With his wife Patricia, Mark became what one could call infamous after he pointed a gun at Black Lives Matter demonstrators near his St. Louis residence in 2020. Patricia also pointed a gun at the protesters, who were heading elsewhere. For some godforsaken reason, the duo were featured speakers for the 2020 Republican National Convention, although they provided a video message rather than showing up on stage. On Tuesday, Republicans in Missouri voted in their state’s GOP primary for Senate amid the race to replace retiring Republican Roy Blunt, and McCloskey received just 3 percent of the vote as of early Wednesday. The winner, current state Attorney General Eric Schmitt, had over 45 percent of the vote — leaving Schmitt more than 20 percent ahead of runner-up Vicky Hartzler, who Josh Hawley endorsed.

Some of the comments Mark McCloskey made in the aftermath of the original 2020 incident somehow made him sound even more bonkers than he already appeared. “We were threatened with our lives, threatened with [our] house being burned down, my office building being burned down, even our dog’s life being threatened,” he blubbered in an interview shortly after the incident. “It was about as bad as it can get. I really thought it was storming the Bastille, that we would be dead, and the house would be burned, and there was nothing we could do about it.” How do people who’ve opted for such pathological paranoia even operate on a daily basis? “It was like the storming of the Bastille, the gate came down, and a large crowd of angry, aggressive people poured through,” Mark said in a different interview. “I was terrified that we’d be murdered within seconds.
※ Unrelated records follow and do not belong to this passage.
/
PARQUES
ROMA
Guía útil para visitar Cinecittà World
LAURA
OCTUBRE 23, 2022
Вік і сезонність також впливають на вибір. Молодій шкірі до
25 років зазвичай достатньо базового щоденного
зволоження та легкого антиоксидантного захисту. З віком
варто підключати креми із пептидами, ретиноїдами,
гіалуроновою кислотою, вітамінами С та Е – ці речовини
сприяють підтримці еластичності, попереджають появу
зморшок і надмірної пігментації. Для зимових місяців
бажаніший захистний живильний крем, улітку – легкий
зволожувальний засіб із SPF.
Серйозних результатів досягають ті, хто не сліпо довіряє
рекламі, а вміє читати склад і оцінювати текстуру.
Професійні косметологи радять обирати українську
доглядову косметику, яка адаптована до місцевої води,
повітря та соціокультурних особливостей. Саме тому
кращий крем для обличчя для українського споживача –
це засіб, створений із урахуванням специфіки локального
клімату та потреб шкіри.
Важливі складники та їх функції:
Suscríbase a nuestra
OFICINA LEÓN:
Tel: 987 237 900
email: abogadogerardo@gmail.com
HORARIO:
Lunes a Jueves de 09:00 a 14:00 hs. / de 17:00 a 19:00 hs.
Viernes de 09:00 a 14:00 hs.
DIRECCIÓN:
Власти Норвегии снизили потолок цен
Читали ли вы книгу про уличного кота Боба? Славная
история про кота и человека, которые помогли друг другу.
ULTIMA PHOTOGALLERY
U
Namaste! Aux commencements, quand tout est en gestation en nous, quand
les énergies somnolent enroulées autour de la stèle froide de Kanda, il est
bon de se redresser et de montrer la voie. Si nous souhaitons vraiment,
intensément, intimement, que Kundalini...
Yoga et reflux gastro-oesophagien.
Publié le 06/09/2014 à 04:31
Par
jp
Our house would be burned down, our pets would be killed.” Don’t watch Fox News, people.

There’s no apparent solid indication of who even damaged that neighborhood gate near the McCloskeys’ residence. The couple pleaded guilty to misdemeanor offenses in connection to the incident — in which nobody among the protesters ever made a physically violent move against the couple or was even evidently confirmed to have guns, but the Republican governor of Missouri, Mike Parsons, pardoned them. As of mid-Wednesday morning, there were no new posts on the Twitter account associated with the McCloskey Senate campaign. On that account, Mark used an image of him pointing that gun at demonstrators amid the original confrontation as a profile photo. He sounded on Twitter as though he was potentially desperate for a Trump endorsement, but Donald opted for issuing an apparent double-endorsement for “Eric,” without specifying a last name. Two leading candidates shared that first name. The eventual general election for Senate in Missouri seems likely to turn out in Republicans’ favor this November.